Je rêvais de m’envoler pour Rome depuis plusieurs années. Tout au long de ma vingtaine, au fil des amis, des amoureux, de l’école et des projets, j’ai caressé l’espoir d’un jour venir vivre ici, dans le pays où est né mon grand-père, avant de tout quitter à 27 ans lui aussi pour émigrer au Canada. J’ai toujours eu envie de faire le voyage contraire au sien et de reconnecter avec la culture que mon père, son fils, n’a jamais connue. Né au Québec, il s’était toujours promis de visiter l’Italie de ses ancêtres pour son 50e anniversaire, mais le cancer l’a emporté à l’âge de 48 ans. Habiter ici, c’était une façon de concrétiser son rêve et d’en apprendre un peu plus sur celle que je suis. J’ai l’immense chance d’avoir la citoyenneté italienne, un travail que je peux exercer n’importe où et une situation financière assez stable, et j’ai toujours eu la ferme intention d’en profiter. J’attendais juste le bon moment.

Il y a quelques mois, c’est autour d’une bouteille de vin au parc Laurier que ma meilleure amie et moi avons eu la discussion qui a tout déclenché. Déçue des hommes, heureuse au travail, mais un peu maussade, j’avais l’impression de tourner en rond. Je me souviens encore de la façon dont elle m’a fait réaliser qu’il était temps, une bonne fois pour toutes, de faire de mon rêve une réalité. Elle ne voulait pas me voir partir, mais elle savait que j’en avais besoin. «Si tu consacrais autant d’énergie à tes projets qu’à tes dates Tinder pourries, m’a-t-elle lancé, tu serais déjà partie!» Ce soir-là, de retour chez moi, j’ai pris la décision de m’en aller. C’était au début de l’été.

Durant les mois qui ont suivi, j’ai tout préparé. J’ai entrepris les démarches pour obtenir mon passeport italien, commencé à chercher un appartement là-bas et engrangé des contrats supplémentaires, en plus de mon travail, pour mettre de l’argent de côté. Il ne me restait plus qu’à sous-louer mon appartement et à trouver une famille à mon chat. Un beau soir d’été, alors que je mangeais avec des amies sur ma terrasse, nous nous sommes mises à parler avec le voisin et ses invités qui soupaient, eux aussi, à la belle étoile. De fil en aiguille, je leur ai expliqué mon projet. L’un des amis de mon voisin, un Français nouvellement arrivé, se cherchait justement un appartement meublé. Son autre ami, lui, voulait un chat pour ses enfants. Dans un concours de circonstances quasi miraculeux, le premier a repris mon bail en achetant tous mes meubles et le second a adopté mon félin. Il m’était maintenant impossible de revenir en arrière.

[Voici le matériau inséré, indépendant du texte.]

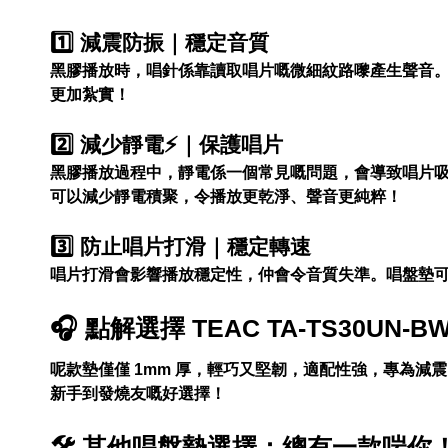
1️⃣ 減震防振｜穩定音質
黑膠播放時，唱針係靠讀取唱片嘅微細紋路嚟產生聲音
更加紮實！
2️⃣ 減少靜電⚡️｜保護唱片
黑膠播放過程中，靜電係一個常見嘅問題，會導致唱片吸塵，
可以減少靜電積聚，令播放更乾淨、聲音更純粹！
3️⃣ 防止唱片打滑｜穩定轉速
唱片打滑會影響播放穩定性，仲會令音質失準。唱盤墊
🎧 點解選擇 TEAC TA-TS30UN-
呢款墊僅僅 1mm 厚，輕巧又堅韌，適配性強，專為
新手到發燒友嘅好選擇！
🛠 其他唱盤墊選擇：總有一款啱你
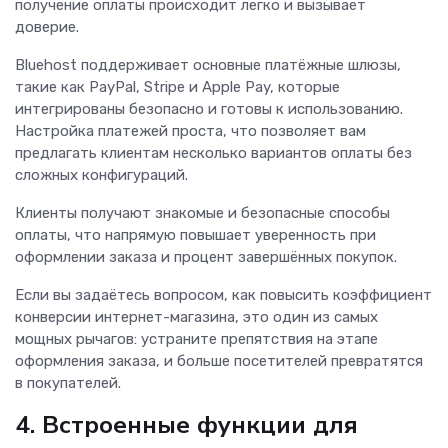
получение оплаты происходит легко и вызывает
доверие.
Bluehost поддерживает основные платёжные шлюзы,
такие как PayPal, Stripe и Apple Pay, которые
интегрированы безопасно и готовы к использованию.
Настройка платежей проста, что позволяет вам
предлагать клиентам несколько вариантов оплаты без
сложных конфигураций.
Клиенты получают знакомые и безопасные способы
оплаты, что напрямую повышает уверенность при
оформлении заказа и процент завершённых покупок.
Если вы задаётесь вопросом, как повысить коэффициент
конверсии интернет-магазина, это один из самых
мощных рычагов: устраните препятствия на этапе
оформления заказа, и больше посетителей превратятся
в покупателей.
4. Встроенные функции для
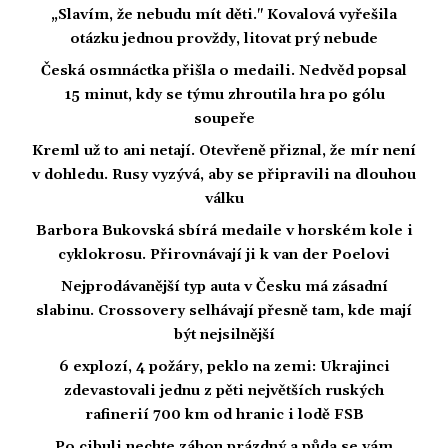
„Slavím, že nebudu mít děti." Kovalová vyřešila
otázku jednou provždy, litovat prý nebude
Česká osmnáctka přišla o medaili. Nedvěd popsal
15 minut, kdy se týmu zhroutila hra po gólu
soupeře
Kreml už to ani netají. Otevřeně přiznal, že mír není
v dohledu. Rusy vyzývá, aby se připravili na dlouhou
válku
Barbora Bukovská sbírá medaile v horském kole i
cyklokrosu. Přirovnávají ji k van der Poelovi
Nejprodávanější typ auta v Česku má zásadní
slabinu. Crossovery selhávají přesně tam, kde mají
být nejsilnější
6 explozí, 4 požáry, peklo na zemi: Ukrajinci
zdevastovali jednu z pěti největších ruských
rafinerií 700 km od hranic i lodě FSB
Po cibuli nechte záhon prázdný a půda se vám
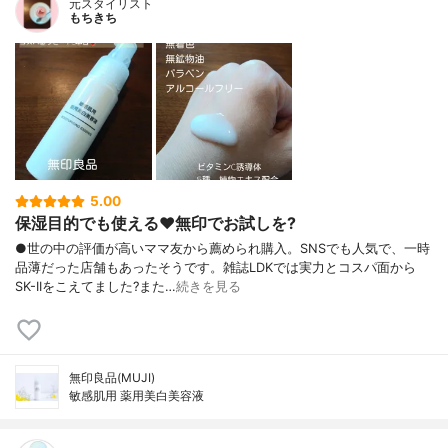
元スタイリスト
もちきち
5.00
保湿目的でも使える♥️無印でお試しを?
●世の中の評価が高いママ友から薦められ購入。SNSでも人気で、一時
品薄だった店舗もあったそうです。雑誌LDKでは実力とコスパ面から
SK-IIをこえてました?また…
続きを見る
無印良品(MUJI)
敏感肌用 薬用美白美容液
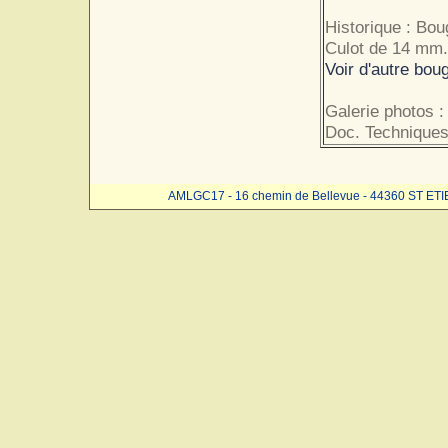
Historique : Boug
Culot de 14 mm.
Voir d'autre bou
Galerie photos :
Doc. Techniques
AMLGC17 - 16 chemin de Bellevue - 44360 ST ET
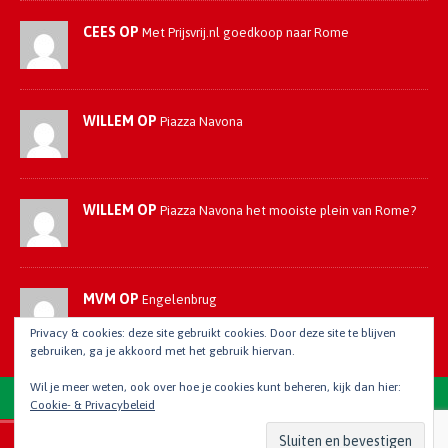
CEES OP
Met Prijsvrij.nl goedkoop naar Rome
WILLEM OP
Piazza Navona
WILLEM OP
Piazza Navona het mooiste plein van Rome?
MVM OP
Engelenbrug
Privacy & cookies: deze site gebruikt cookies. Door deze site te blijven
gebruiken, ga je akkoord met het gebruik hiervan.
Wil je meer weten, ook over hoe je cookies kunt beheren, kijk dan hier:
Cookie- & Privacybeleid
Copyright © 2018 - 2021 | I Love Rome onderdeel van I Love Stedentrips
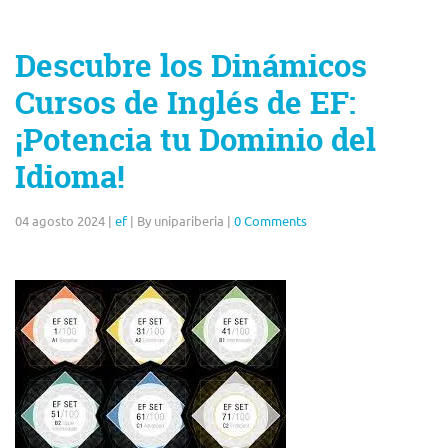
Descubre los Dinámicos
Cursos de Inglés de EF:
¡Potencia tu Dominio del
Idioma!
04 agosto 2024
|
ef
|
By unipariberia
|
0 Comments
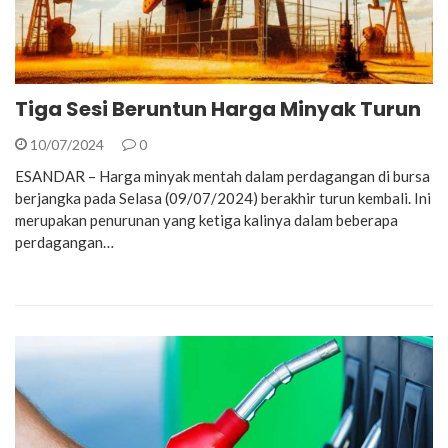
Tiga Sesi Beruntun Harga Minyak Turun
10/07/2024
0
ESANDAR – Harga minyak mentah dalam perdagangan di bursa
berjangka pada Selasa (09/07/2024) berakhir turun kembali. Ini
merupakan penurunan yang ketiga kalinya dalam beberapa
perdagangan…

Avec le recul, je réalise que je mettais en place les fondations de ce grand projet de vie depuis longtemps. Ces dernières années, j’ai beaucoup travaillé sur moi-même en prenant soin de ma santé mentale, physique et financière. Sans le savoir, je me préparais tranquillement à devenir la personne que je suis aujourd’hui, prête à vivre cette énorme transition. Mon dernier été montréalais s’est déroulé comme dans un rêve, rempli d’amis, de séjours au chalet de ma mère et de beaux souvenirs que je chérirai longtemps. J’étais prête et je suis partie en paix.

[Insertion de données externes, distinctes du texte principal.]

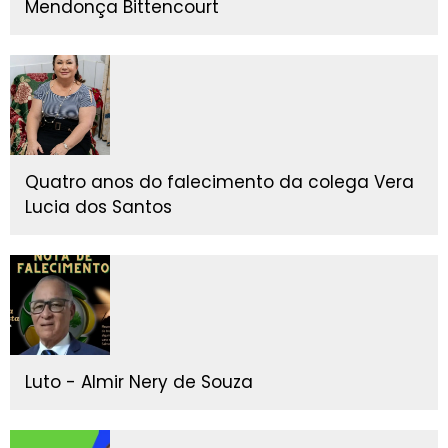
Mendonça Bittencourt
Quatro anos do falecimento da colega Vera
Lucia dos Santos
Luto - Almir Nery de Souza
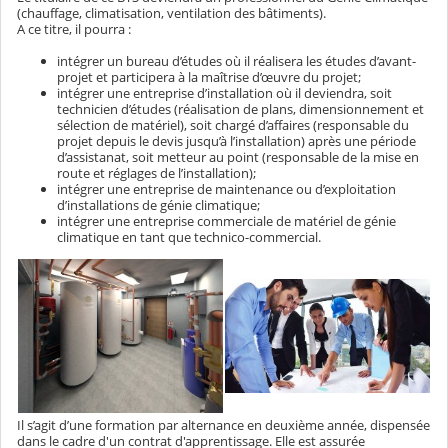
(chauffage, climatisation, ventilation des bâtiments).
A ce titre, il pourra :
intégrer un bureau d’études où il réalisera les études d’avant-
projet et participera à la maîtrise d’œuvre du projet;
intégrer une entreprise d’installation où il deviendra, soit
technicien d’études (réalisation de plans, dimensionnement et
sélection de matériel), soit chargé d’affaires (responsable du
projet depuis le devis jusqu’à l’installation) après une période
d’assistanat, soit metteur au point (responsable de la mise en
route et réglages de l’installation);
intégrer une entreprise de maintenance ou d’exploitation
d’installations de génie climatique;
intégrer une entreprise commerciale de matériel de génie
climatique en tant que technico-commercial.
Il s’agit d’une formation par alternance en deuxième année, dispensée
dans le cadre d'un contrat d'apprentissage. Elle est assurée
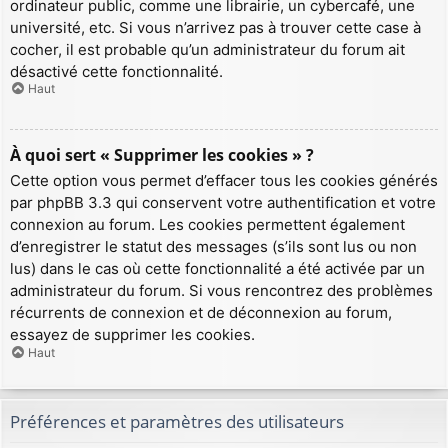
ordinateur public, comme une librairie, un cybercafé, une
université, etc. Si vous n’arrivez pas à trouver cette case à
cocher, il est probable qu’un administrateur du forum ait
désactivé cette fonctionnalité.
Haut
À quoi sert « Supprimer les cookies » ?
Cette option vous permet d’effacer tous les cookies générés
par phpBB 3.3 qui conservent votre authentification et votre
connexion au forum. Les cookies permettent également
d’enregistrer le statut des messages (s’ils sont lus ou non
lus) dans le cas où cette fonctionnalité a été activée par un
administrateur du forum. Si vous rencontrez des problèmes
récurrents de connexion et de déconnexion au forum,
essayez de supprimer les cookies.
Haut
Préférences et paramètres des utilisateurs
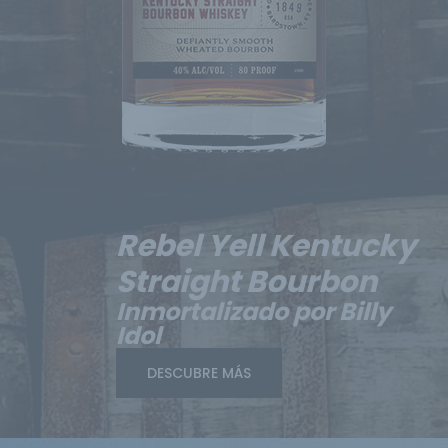
Rebel Yell Kentucky
Straight Bourbon
Inmortalizado por Billy
Idol
DESCUBRE MÁS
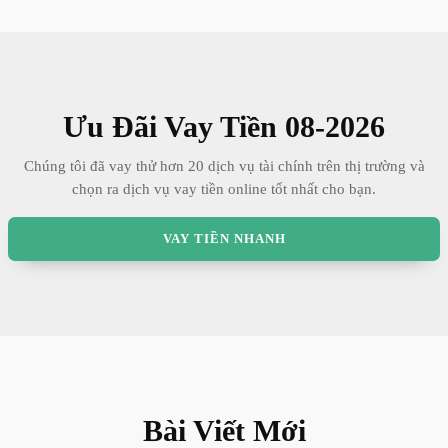
Ưu Đãi Vay Tiền
08
-
2026
Chúng tôi đã vay thử hơn 20 dịch vụ tài chính trên thị trường và
chọn ra dịch vụ vay tiền online tốt nhất cho bạn.
VAY TIỀN NHANH
Bài Viết Mới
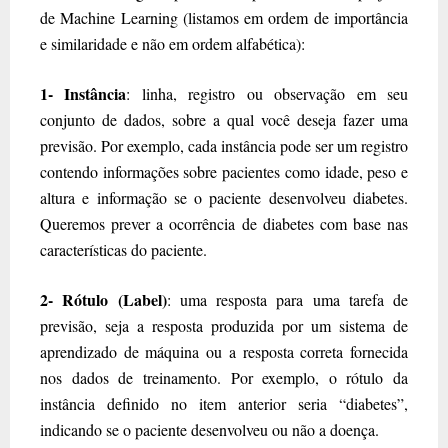
de Machine Learning (listamos em ordem de importância
e similaridade e não em ordem alfabética):
1- Instância
: linha, registro ou observação em seu
conjunto de dados, sobre a qual você deseja fazer uma
previsão. Por exemplo, cada instância pode ser um registro
contendo informações sobre pacientes como idade, peso e
altura e informação se o paciente desenvolveu diabetes.
Queremos prever a ocorrência de diabetes com base nas
características do paciente.
2- Rótulo (Label)
: uma resposta para uma tarefa de
previsão, seja a resposta produzida por um sistema de
aprendizado de máquina ou a resposta correta fornecida
nos dados de treinamento. Por exemplo, o rótulo da
instância definido no item anterior seria “diabetes”,
indicando se o paciente desenvolveu ou não a doença.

Je me suis envolée pour Rome le 23 septembre dernier. J’y ai loué un petit studio dans le quartier Pigneto, souvent comparé à Brooklyn pour son mélange éclectique d’habitants. À mon arrivée, le ciel était gris, les murs étaient recouverts de graffiti et j’étais un peu déboussolée. Pour me familiariser avec l’endroit, j’ai décidé de partir m’y balader à pied. Anxieuse, sans vraiment y croire, je me suis dit que si j’étais au bon endroit, l’univers m’enverrait un signe. Et mon signe, je l’ai eu. J’en ai même eu plusieurs. À moins de cent mètres de chez moi, je suis entrée dans une belle librairie doublée d’un joli petit café. En fouillant dans les livres en italien, dont je ne parlais alors pas un mot, j’ai réalisé que j’étais dans une librairie féministe. L’une des employées est venue m’offrir son aide et nous avons discuté un peu. Après avoir entendu mon histoire, elle m’a conseillé une bande dessinée en m’informant qu’un festival de littérature féministe se tiendrait sur la petite piazza au coin de ma rue. Ce vendredi-là, je suis retournée y prendre un verre de spritz, histoire de sortir un peu de chez moi. Une femme est venue me demander si ses amies et elles pouvaient s’asseoir avec moi. Elles étaient toutes les trois auteures, vivaient dans le quartier et nous nous sommes rapidement trouvé des points communs. J’ai passé tout le week-end à explorer le festival, à écouter des conférences auxquelles je ne comprenais presque rien et à profiter du soleil en bonne compagnie. J’étais chez moi, je n’en avais plus le
moindre doute.

Pigneto est un quartier vivant, unique, où on ne se sent jamais vraiment seul. Les rues débordent de gens de tous les âges, partout sur les terrasses, qui rient fort et discutent chaleureusement. Je passe tous mes matins à étudier l’italien. En après-midi, je m’installe à la librairie ou dans un café pour travailler. Je reste en contact étroit avec mes amis de Montréal et j’apprivoise la vie de pigiste dans mon nouveau pays. Éventuellement, je voyagerai, question de profiter de la proximité des nombreux pays magnifiques qui m’entourent. Mais pour l’instant, je me contente de m’imprégner du quotidien, de découvrir mon quartier et de bâtir des amitiés. Je prévois rester quelques années, au moins.

Je suis bien.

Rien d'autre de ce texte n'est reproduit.